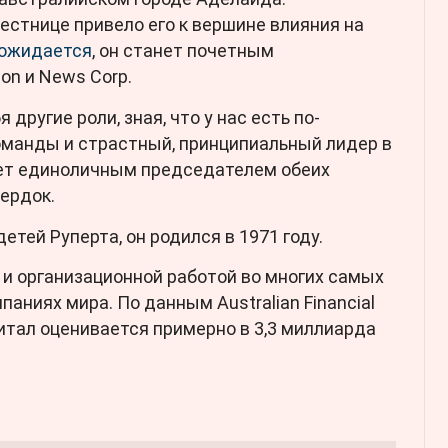
естнице привело его к вершине влияния на
 ожидается
, он станет почетным
on и News Corp.
 другие роли, зная, что у нас есть по-
манды и страстный, принципиальный лидер в
нет единоличным председателем обеих
Мердок.
етей Руперта, он родился в 1971 году.
и организационной работой во многих самых
аниях мира. По данным Australian Financial
питал оценивается примерно в 3,3 миллиарда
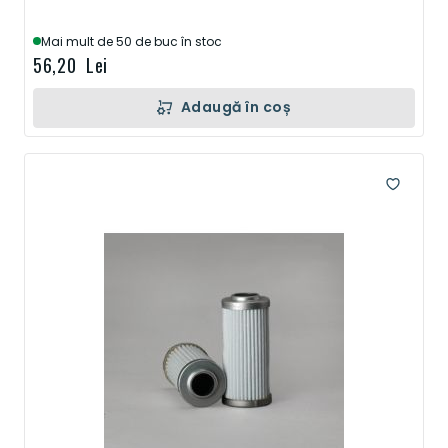
Mai mult de 50 de buc în stoc
56,20 Lei
Adaugă în coș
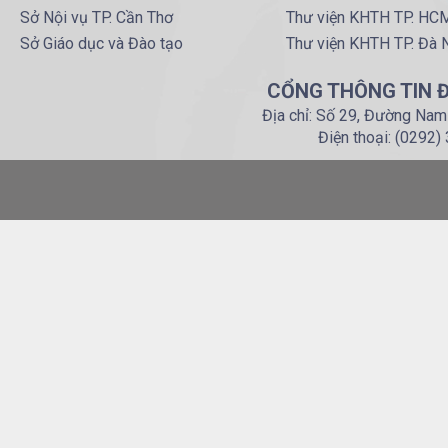
Sở Nội vụ TP. Cần Thơ
Thư viện KHTH TP. HC
Sở Giáo dục và Đào tạo
Thư viện KHTH TP. Đà 
CỔNG THÔNG TIN Đ
Địa chỉ: Số 29, Đường Nam
Điện thoại: (0292)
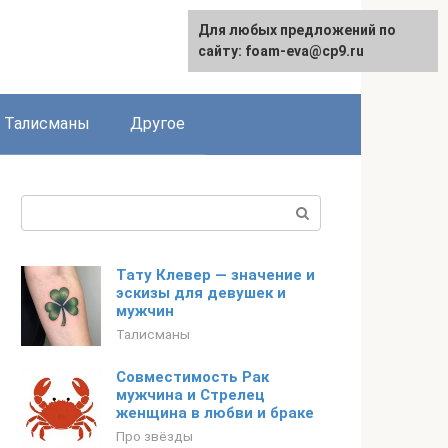
Для любых предложений по
сайту: foam-eva@cp9.ru
Талисманы
Другое
Поиск:
Тату Клевер — значение и
эскизы для девушек и
мужчин
Талисманы
Совместимость Рак
мужчина и Стрелец
женщина в любви и браке
Про звёзды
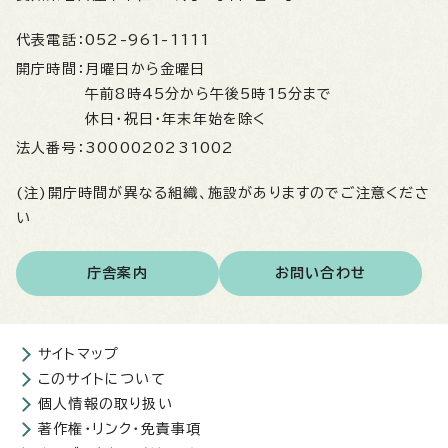
代表電話：
052-961-1111
開庁時間：
月曜日から金曜日
午前8時45分から午後5時15分まで
休日・祝日・年末年始を除く
法人番号：
3000020231002
(注)開庁時間が異なる組織、施設がありますのでご注意くださ
い
庁舎案内
お問い合わせ
サイトマップ
このサイトについて
個人情報の取り扱い
著作権・リンク・免責事項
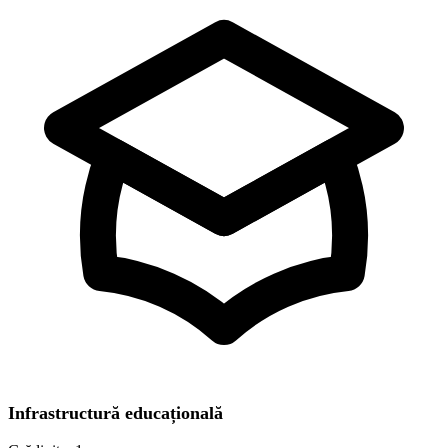
Infrastructură educațională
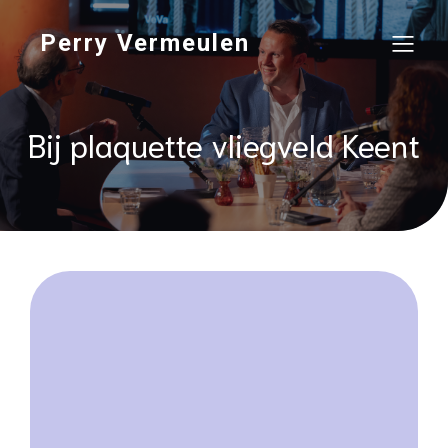
Perry Vermeulen
Bij plaquette vliegveld Keent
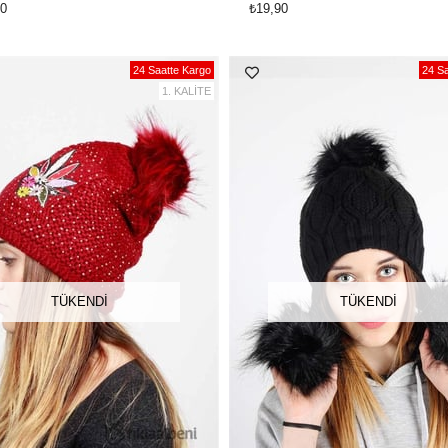
0
₺19,90
24 Saatte Kargo
24 Sa
1. KALİTE
TÜKENDI
TÜKENDI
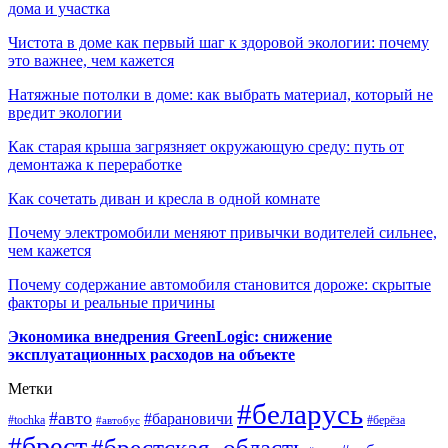
дома и участка
Чистота в доме как первый шаг к здоровой экологии: почему
это важнее, чем кажется
Натяжные потолки в доме: как выбрать материал, который не
вредит экологии
Как старая крыша загрязняет окружающую среду: путь от
демонтажа к переработке
Как сочетать диван и кресла в одной комнате
Почему электромобили меняют привычки водителей сильнее,
чем кажется
Почему содержание автомобиля становится дороже: скрытые
факторы и реальные причины
Экономика внедрения GreenLogic: снижение
эксплуатационных расходов на объекте
Метки
#беларусь
#авто
#барановичи
#берёза
#tochka
#автобус
#брест
#брестская_область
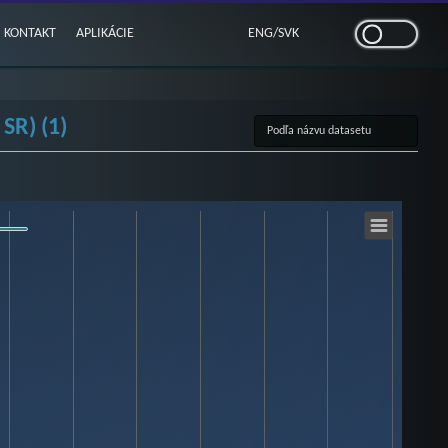
KONTAKT
APLIKÁCIE
ENG
/
SVK
SR) (1)
000000.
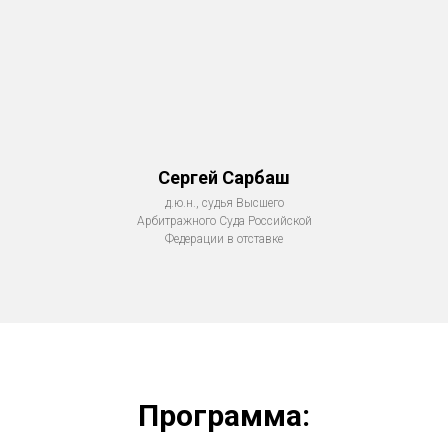
Сергей Сарбаш
д.ю.н., судья Высшего
Арбитражного Суда Российской
Федерации в отставке
Программа:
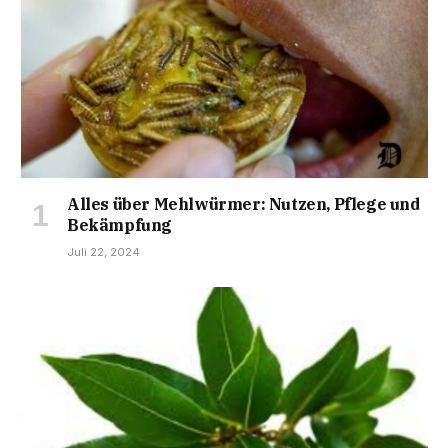
Alles über Mehlwürmer: Nutzen, Pflege und
Bekämpfung
Juli 22, 2024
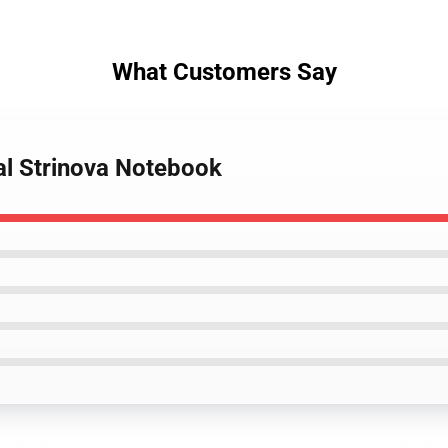
What Customers Say
al Strinova Notebook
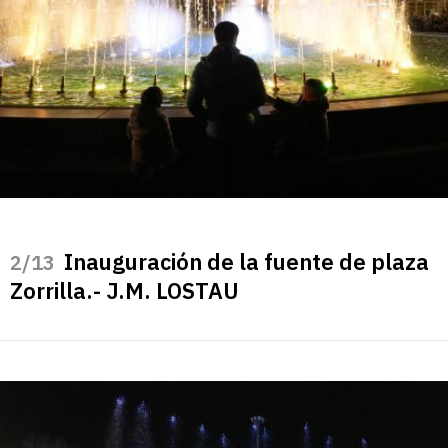
Inauguración de la fuente de plaza
/13
Zorrilla.- J.M. LOSTAU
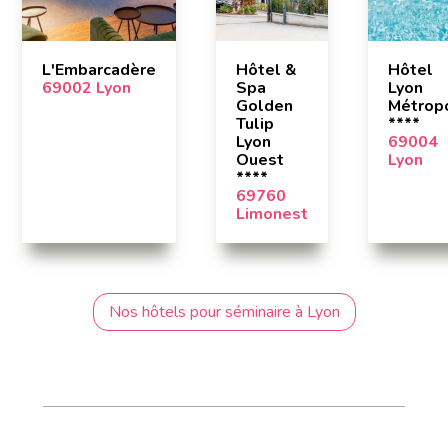
L'Embarcadère
Hôtel &
Hôtel
69002 Lyon
Spa
Lyon
Golden
Métrop
Tulip
****
Lyon
69004
Ouest
Lyon
****
69760
Limonest
Nos hôtels pour séminaire à Lyon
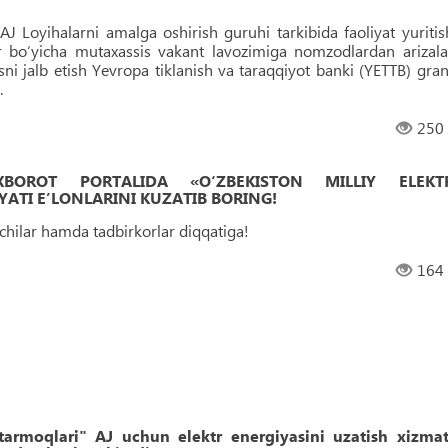
AJ Loyihalarni amalga oshirish guruhi tarkibida faoliyat yuritis
r bo‘yicha mutaxassis vakant lavozimiga nomzodlardan arizala
isni jalb etish Yevropa tiklanish va taraqqiyot banki (YETTB) gran
.
250
 AXBOROT PORTALIDA «O‘ZBEKISTON MILLIY ELEKT
ATI EʼLONLARINI KUZATIB BORING!
uvchilar hamda tadbirkorlar diqqatiga!
164
 tarmoqlari" AJ uchun elektr energiyasini uzatish xizmat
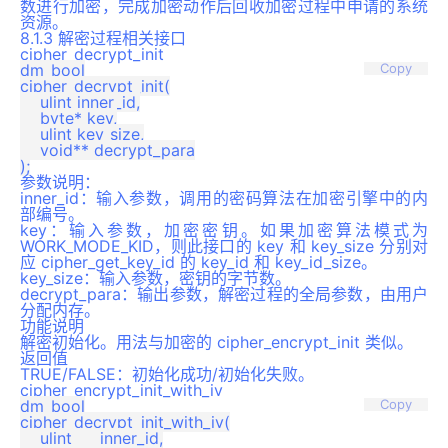
数进行加密，完成加密动作后回收加密过程中申请的系统
资源。
8.1.3 解密过程相关接口
cipher_decrypt_init
dm_bool

Copy
cipher_decrypt_init(

    ulint inner_id,

    byte* key,

    ulint key_size,

    void** decrypt_para

参数说明：
inner_id：输入参数，调用的密码算法在加密引擎中的内
部编号。
key：输入参数，加密密钥。如果加密算法模式为
WORK_MODE_KID，则此接口的 key 和 key_size 分别对
应 cipher_get_key_id 的 key_id 和 key_id_size。
key_size：输入参数，密钥的字节数。
decrypt_para：输出参数，解密过程的全局参数，由用户
分配内存。
功能说明
解密初始化。用法与加密的 cipher_encrypt_init 类似。
返回值
TRUE/FALSE：初始化成功/初始化失败。
cipher_encrypt_init_with_iv
dm_bool

Copy
cipher_decrypt_init_with_iv(

    ulint	inner_id,
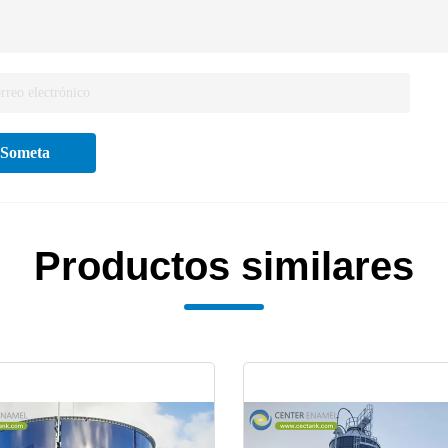
Someta
Productos similares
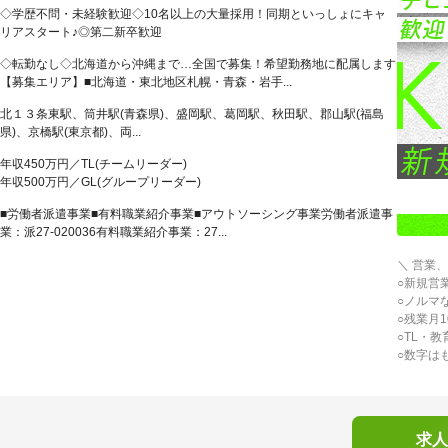
◇学歴不問・未経験歓迎◇10名以上の大量採用！同期といっしょにキャ
リアスタート♪◎第二新卒歓迎
◇転勤なし◇北海道から沖縄まで…全国で募集！希望勤務地に配属します
【募集エリア】■北海道・東北地区札幌・青森・岩手...
北１３条東駅、筒井駅(青森県)、盛岡駅、葛岡駅、秋田駅、郡山駅(福島
県)、京橋駅(東京都)、両...
年収450万円／TL(チームリーダー)
年収500万円／GL(グループリーダー)
■労働者派遣事業■有料職業紹介事業■アウトソーシング事業労働者派遣事
業：派27-020036有料職業紹介事業：27...
＼ 営業、
○新規営
○ノルマ
○残業月
○TL・
○数字は
求人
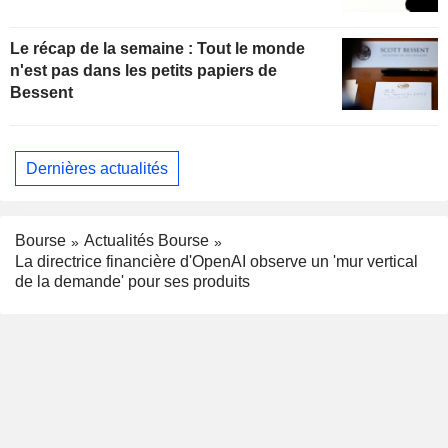
Le récap de la semaine : Tout le monde
n'est pas dans les petits papiers de
Bessent
Dernières actualités
Bourse
Actualités Bourse
La directrice financière d'OpenAI observe un 'mur vertical
de la demande' pour ses produits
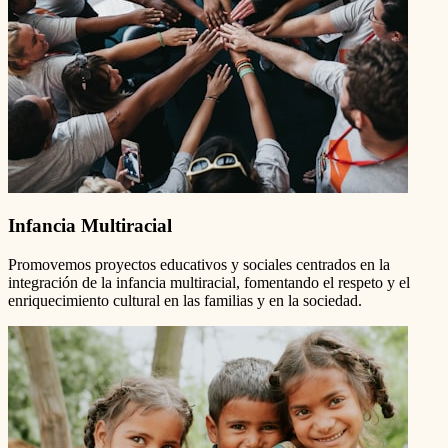
Infancia Multiracial
Promovemos proyectos educativos y sociales centrados en la
integración de la infancia multiracial, fomentando el respeto y el
enriquecimiento cultural en las familias y en la sociedad.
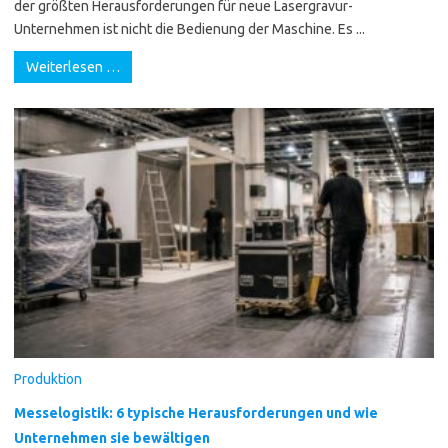
der größten Herausforderungen für neue Lasergravur-
Unternehmen ist nicht die Bedienung der Maschine. Es ...
Weiterlesen …
Produktion
Messelogistik: 6 typische Herausforderungen und wie
Unternehmen sie bewältigen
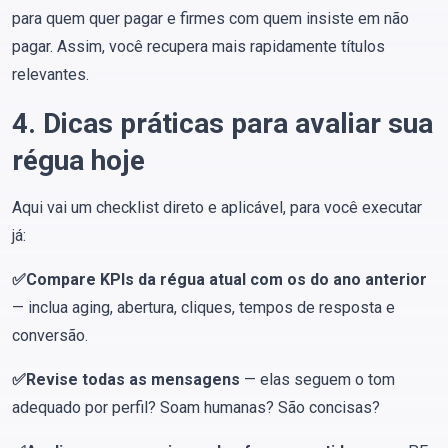
para quem quer pagar e firmes com quem insiste em não
pagar. Assim, você recupera mais rapidamente títulos
relevantes.
4. Dicas práticas para avaliar sua
régua hoje
Aqui vai um checklist direto e aplicável, para você executar
já:
✅Compare KPIs da régua atual com os do ano anterior
— inclua aging, abertura, cliques, tempos de resposta e
conversão.
✅Revise todas as mensagens
— elas seguem o tom
adequado por perfil? Soam humanas? São concisas?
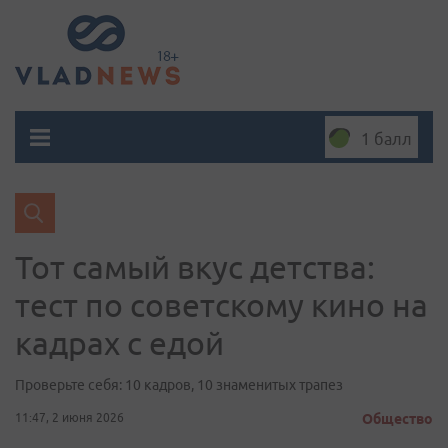
1 балл
Тот самый вкус детства:
тест по советскому кино на
кадрах с едой
Проверьте себя: 10 кадров, 10 знаменитых трапез
11:47, 2 июня 2026
Общество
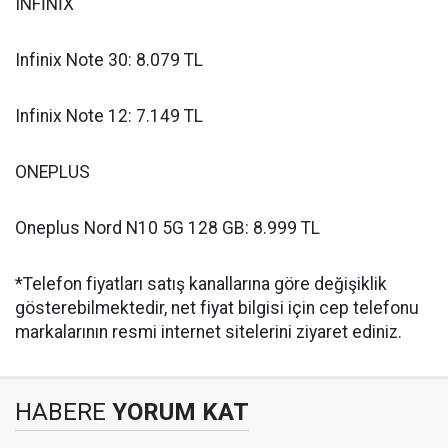
INFİNİX
Infinix Note 30: 8.079 TL
Infinix Note 12: 7.149 TL
ONEPLUS
Oneplus Nord N10 5G 128 GB: 8.999 TL
*Telefon fiyatları satış kanallarına göre değişiklik
gösterebilmektedir, net fiyat bilgisi için cep telefonu
markalarının resmi internet sitelerini ziyaret ediniz.
HABERE
YORUM KAT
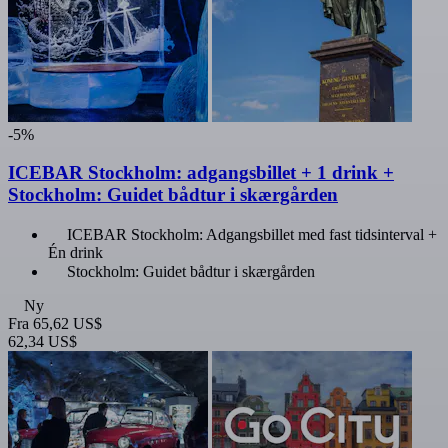
-5%
ICEBAR Stockholm: adgangsbillet + 1 drink +
Stockholm: Guidet bådtur i skærgården
ICEBAR Stockholm: Adgangsbillet med fast tidsinterval +
Én drink
Stockholm: Guidet bådtur i skærgården
Ny
Fra
65,62 US$
62,34 US$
◆ ◆ ◆ ◆ ◆ ◆ ◆
WHAT TO PRODUCE
Using the data above, retype exactly the lines from the line with "業：派27-020036有料職業紹介事業：27..." to the line with "para quem quer", inclusive. No pictures and nothing else.

OUTPUT OF THE TASK
業：派27-020036有料職業紹介事業：27...
＼ 営業、
○新規営
○ノルマ
○残業月
○TL・
○数字は
求人
Le récap de la semaine : Tout le monde
n'est pas dans les petits papiers de
Bessent
Dernières actualités
Bourse
Actualités Bourse
La directrice financière d'OpenAI observe un 'mur vertical
de la demande' pour ses produits
Infancia Multiracial
Promovemos proyectos educativos y sociales centrados en la
integración de la infancia multiracial, fomentando el respeto y el
enriquecimiento cultural en las familias y en la sociedad.
der größten Herausforderungen für neue Lasergravur-
Unternehmen ist nicht die Bedienung der Maschine. Es ...
Weiterlesen …
Produktion
Messelogistik: 6 typische Herausforderungen und wie
Unternehmen sie bewältigen
para quem quer pagar e firmes com quem insiste em não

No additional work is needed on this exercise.